— What to work on —
Exact copies of all the entries are needed.

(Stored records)
>>>>
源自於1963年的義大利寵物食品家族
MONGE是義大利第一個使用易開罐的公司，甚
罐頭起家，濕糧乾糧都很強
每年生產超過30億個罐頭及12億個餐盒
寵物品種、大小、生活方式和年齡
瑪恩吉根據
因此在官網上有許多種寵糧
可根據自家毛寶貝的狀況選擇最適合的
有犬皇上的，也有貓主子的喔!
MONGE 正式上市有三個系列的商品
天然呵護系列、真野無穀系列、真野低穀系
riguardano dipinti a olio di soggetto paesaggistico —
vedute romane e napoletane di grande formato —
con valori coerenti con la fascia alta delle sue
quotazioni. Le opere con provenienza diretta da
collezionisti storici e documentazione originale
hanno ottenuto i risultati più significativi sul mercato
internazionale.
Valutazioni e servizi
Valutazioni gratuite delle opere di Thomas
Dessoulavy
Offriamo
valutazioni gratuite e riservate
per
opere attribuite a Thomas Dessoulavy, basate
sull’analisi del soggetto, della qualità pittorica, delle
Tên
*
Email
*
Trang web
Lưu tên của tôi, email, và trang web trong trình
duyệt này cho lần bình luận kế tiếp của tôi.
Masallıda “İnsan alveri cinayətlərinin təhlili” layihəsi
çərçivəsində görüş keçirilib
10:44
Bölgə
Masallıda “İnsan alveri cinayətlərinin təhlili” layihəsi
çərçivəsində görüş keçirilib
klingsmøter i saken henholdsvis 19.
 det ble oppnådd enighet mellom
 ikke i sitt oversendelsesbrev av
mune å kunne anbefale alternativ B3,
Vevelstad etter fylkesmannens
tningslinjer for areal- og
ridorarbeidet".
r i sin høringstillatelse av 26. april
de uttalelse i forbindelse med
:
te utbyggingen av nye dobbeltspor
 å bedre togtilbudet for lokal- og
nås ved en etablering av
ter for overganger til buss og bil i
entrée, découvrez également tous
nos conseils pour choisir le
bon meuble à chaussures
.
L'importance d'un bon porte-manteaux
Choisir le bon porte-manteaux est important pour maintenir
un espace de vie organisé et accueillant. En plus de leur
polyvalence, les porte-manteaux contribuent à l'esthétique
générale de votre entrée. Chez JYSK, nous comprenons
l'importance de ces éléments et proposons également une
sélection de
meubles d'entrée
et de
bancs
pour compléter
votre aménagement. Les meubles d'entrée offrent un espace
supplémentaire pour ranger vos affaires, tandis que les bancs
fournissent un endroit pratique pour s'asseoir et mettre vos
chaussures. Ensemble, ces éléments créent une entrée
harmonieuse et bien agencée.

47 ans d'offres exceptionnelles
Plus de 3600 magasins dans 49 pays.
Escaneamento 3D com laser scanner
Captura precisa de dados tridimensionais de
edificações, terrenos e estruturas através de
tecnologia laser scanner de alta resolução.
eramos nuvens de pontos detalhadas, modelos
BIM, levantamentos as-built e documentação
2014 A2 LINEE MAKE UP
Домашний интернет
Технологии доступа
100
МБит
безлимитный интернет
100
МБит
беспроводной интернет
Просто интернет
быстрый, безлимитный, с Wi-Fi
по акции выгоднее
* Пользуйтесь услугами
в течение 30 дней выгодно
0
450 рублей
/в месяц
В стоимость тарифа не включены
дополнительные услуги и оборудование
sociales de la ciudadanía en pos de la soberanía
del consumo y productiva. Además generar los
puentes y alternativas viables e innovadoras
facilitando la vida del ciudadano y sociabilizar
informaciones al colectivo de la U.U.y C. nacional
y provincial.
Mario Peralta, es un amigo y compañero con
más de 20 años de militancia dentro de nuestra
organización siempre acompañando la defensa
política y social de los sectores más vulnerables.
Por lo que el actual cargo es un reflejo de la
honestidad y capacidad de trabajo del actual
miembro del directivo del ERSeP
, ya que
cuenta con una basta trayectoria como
<<<<
— Answer to this task —
源自於1963年的義大利寵物食品家族
MONGE是義大利第一個使用易開罐的公司，甚
罐頭起家，濕糧乾糧都很強
每年生產超過30億個罐頭及12億個餐盒
寵物品種、大小、生活方式和年齡
瑪恩吉根據
因此在官網上有許多種寵糧
可根據自家毛寶貝的狀況選擇最適合的
有犬皇上的，也有貓主子的喔!
MONGE 正式上市有三個系列的商品
天然呵護系列、真野無穀系列、真野低穀系
riguardano dipinti a olio di soggetto paesaggistico —
vedute romane e napoletane di grande formato —
con valori coerenti con la fascia alta delle sue
quotazioni. Le opere con provenienza diretta da
collezionisti storici e documentazione originale
hanno ottenuto i risultati più significativi sul mercato
internazionale.
Valutazioni e servizi
Valutazioni gratuite delle opere di Thomas
Dessoulavy
Offriamo
valutazioni gratuite e riservate
per
opere attribuite a Thomas Dessoulavy, basate
sull’analisi del soggetto, della qualità pittorica, delle
Tên
*
Email
*
Trang web
Lưu tên của tôi, email, và trang web trong trình
duyệt này cho lần bình luận kế tiếp của tôi.
Masallıda “İnsan alveri cinayətlərinin təhlili” layihəsi
çərçivəsində görüş keçirilib
10:44
Bölgə
Masallıda “İnsan alveri cinayətlərinin təhlili” layihəsi
çərçivəsində görüş keçirilib
klingsmøter i saken henholdsvis 19.
 det ble oppnådd enighet mellom
 ikke i sitt oversendelsesbrev av
mune å kunne anbefale alternativ B3,
Vevelstad etter fylkesmannens
tningslinjer for areal- og
ridorarbeidet".
r i sin høringstillatelse av 26. april
de uttalelse i forbindelse med
:
te utbyggingen av nye dobbeltspor
 å bedre togtilbudet for lokal- og
nås ved en etablering av
ter for overganger til buss og bil i
entrée, découvrez également tous
nos conseils pour choisir le
bon meuble à chaussures
.
L'importance d'un bon porte-manteaux
Choisir le bon porte-manteaux est important pour maintenir
un espace de vie organisé et accueillant. En plus de leur
polyvalence, les porte-manteaux contribuent à l'esthétique
générale de votre entrée. Chez JYSK, nous comprenons
l'importance de ces éléments et proposons également une
sélection de
meubles d'entrée
et de
bancs
pour compléter
votre aménagement. Les meubles d'entrée offrent un espace
supplémentaire pour ranger vos affaires, tandis que les bancs
fournissent un endroit pratique pour s'asseoir et mettre vos
chaussures. Ensemble, ces éléments créent une entrée
harmonieuse et bien agencée.

47 ans d'offres exceptionnelles
Plus de 3600 magasins dans 49 pays.
Escaneamento 3D com laser scanner
Captura precisa de dados tridimensionais de
edificações, terrenos e estruturas através de
tecnologia laser scanner de alta resolução.
eramos nuvens de pontos detalhadas, modelos
BIM, levantamentos as-built e documentação
2014 A2 LINEE MAKE UP
Домашний интернет
Технологии доступа
100
МБит
безлимитный интернет
100
МБит
беспроводной интернет
Просто интернет
быстрый, безлимитный, с Wi-Fi
по акции выгоднее
* Пользуйтесь услугами
в течение 30 дней выгодно
0
450 рублей
/в месяц
В стоимость тарифа не включены
дополнительные услуги и оборудование
sociales de la ciudadanía en pos de la soberanía
del consumo y productiva. Además generar los
puentes y alternativas viables e innovadoras
facilitando la vida del ciudadano y sociabilizar
informaciones al colectivo de la U.U.y C. nacional
y provincial.
Mario Peralta, es un amigo y compañero con
más de 20 años de militancia dentro de nuestra
organización siempre acompañando la defensa
política y social de los sectores más vulnerables.
Por lo que el actual cargo es un reflejo de la
honestidad y capacidad de trabajo del actual
miembro del directivo del ERSeP
, ya que
cuenta con una basta trayectoria como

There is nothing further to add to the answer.